In a promotional video, the Alabama film office shows off the state’s chameleon-like locations. We can be Florida, North Carolina, Vermont, country to city, beaches to mountains, we have it all. A lot of companies have already taken advantage of that.
Alabama has a lot going for it for movie makers. Costs are low here, plus they get money back at up to $20 million per year in incentives.

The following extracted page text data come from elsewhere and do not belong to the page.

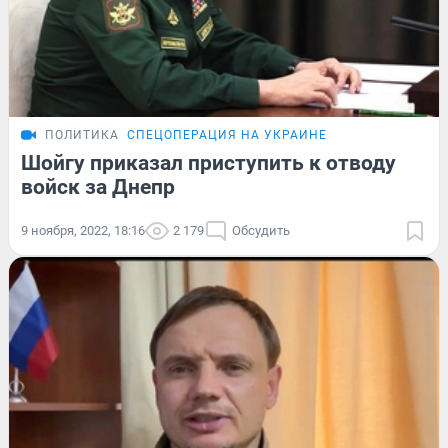
ПОЛИТИКА
СПЕЦОПЕРАЦИЯ НА УКРАИНЕ
Шойгу приказал приступить к отводу
войск за Днепр
9 ноября, 2022, 18:16
2 179
Обсудить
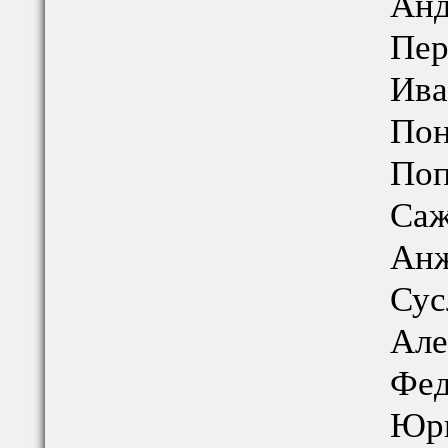
Анд
Пер
Ива
Пон
Поп
Саж
Анж
Сус
Але
Фед
Юри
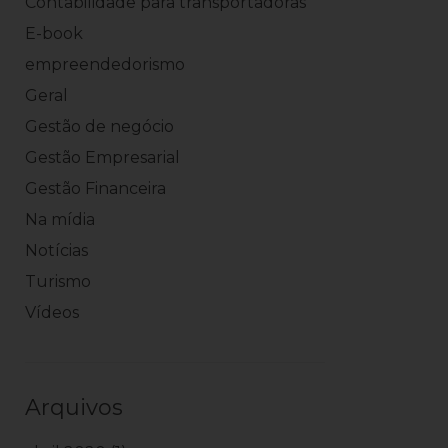
Contabilidade para transportadoras
E-book
empreendedorismo
Geral
Gestão de negócio
Gestão Empresarial
Gestão Financeira
Na mídia
Notícias
Turismo
Vídeos
Arquivos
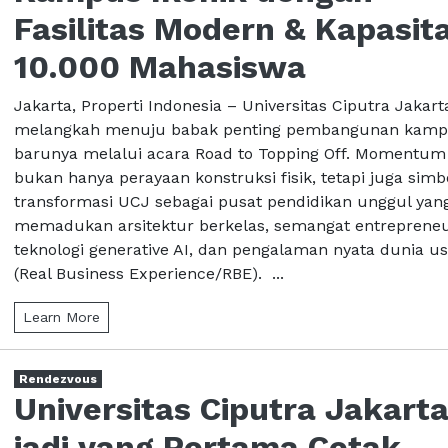
Fasilitas Modern & Kapasit
10.000 Mahasiswa
Jakarta, Properti Indonesia – Universitas Ciputra Jakart
melangkah menuju babak penting pembangunan kam
barunya melalui acara Road to Topping Off. Momentum 
bukan hanya perayaan konstruksi fisik, tetapi juga simb
transformasi UCJ sebagai pusat pendidikan unggul yan
memadukan arsitektur berkelas, semangat entrepreneu
teknologi generative AI, dan pengalaman nyata dunia u
(Real Business Experience/RBE). ...
Learn More
Rendezvous
Universitas Ciputra Jakart
jadi yang Pertama Cetak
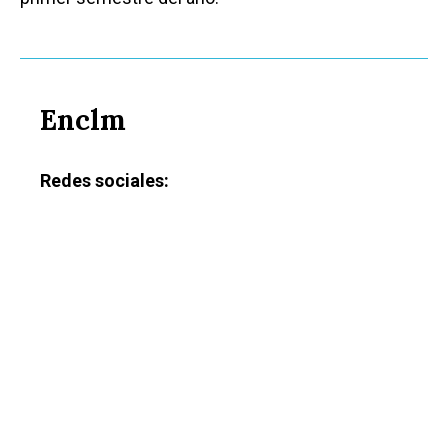
Enclm
Redes sociales:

This year, there was so much work, the state ran out of incentive money.
Hodge wonders how long companies will keep filming here.
“It’s hard for them to just kinda get past that and go, ‘Oh well, I’m there to do a job, but I’m living in this place that is violating a fundamental belief of mine, and so I really don’t know if I want to go there,’” Hodge said.
Several media companies have said they will wait for these laws to play out in the courts and not put the livelihoods of hundreds of production staff in jeopardy.